======== DATASET CONTENT

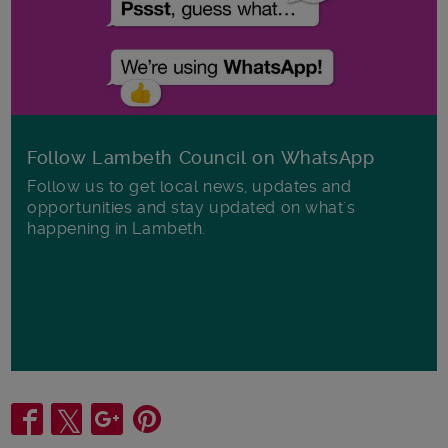
Follow Lambeth Council on WhatsApp
Follow us to get local news, updates and
opportunities and stay updated on what's
happening in Lambeth.
Share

================

-- TASK INSTRUCTIONS --
Starting with the line that contains "Follow us to get local news, updates and", copy each line through the end of the data exactly, and leave out all earlier lines.

-- WRITTEN ANSWER --
Follow us to get local news, updates and
opportunities and stay updated on what's
happening in Lambeth.
Share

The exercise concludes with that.